Due sistemi da rivedere nel senso di (ri)attribuire loro ruoli rinnovati - soprattutto collaborativi - (magari) a saldo zero, strumentali a rendere più strette e produttive le maglie della rete assistenziale del territorio. Una materia da riscrivere senza tuttavia snaturare il rapporto fiduciario medico-assistito che ha rappresentato, sino ad oggi, l'elemento sostitutivo di un'assistenza territoriale organica che latita ovunque. Un rapporto che, così come (neo)individuato, si snaturerebbe a tal punto da divenire un'altra cosa, meglio la cattiva imitazione di ciò che era, dal momento che quel “contratto” - che legava l'assistito a quel professionista anche perché con lo studio sottocasa, ma certamente fondato sull'intuitu personae - avrà necessità di essere rivisto a causa della sensibile mutazione delle condizioni determinanti la originaria scelta.

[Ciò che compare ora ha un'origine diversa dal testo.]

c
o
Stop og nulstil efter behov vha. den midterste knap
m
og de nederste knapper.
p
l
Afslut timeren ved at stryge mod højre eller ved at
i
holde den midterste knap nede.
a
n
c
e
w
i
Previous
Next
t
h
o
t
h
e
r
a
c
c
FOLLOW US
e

Un caos indefinito per gli uni (assistiti) e gli altri (medici), questi ultimi alla “ricerca di un autore” più saggio e consapevole per l'individuare meglio il loro ruolo. Un ruolo certamente da rivedere, nel senso di farlo divenire strumento interdittivo all'eccessiva domanda di ricovero, sulla quale i medici di medicina generale e i pediatri di libera scelta dovranno recitare, comunque, un qualche mea culpa. Snaturarne il loro compito, attraverso la spersonalizzazione dell'offerta, renderebbe la situazione più perniciosa di quella che è oggi. Determinerebbe una pesante ricaduta sugli ignari cittadini - sulla cui pelle si decide soventemente con troppa faciloneria - derivante dallo smarrimento dell'utenza, abituata ad avere una entità professionale fissa: il medico fiduciario di famiglia, cui fare sempre e comunque riferimento, tanto da sopportarne, di tanto in tanto, qualche assenza o trascuratezza di troppo.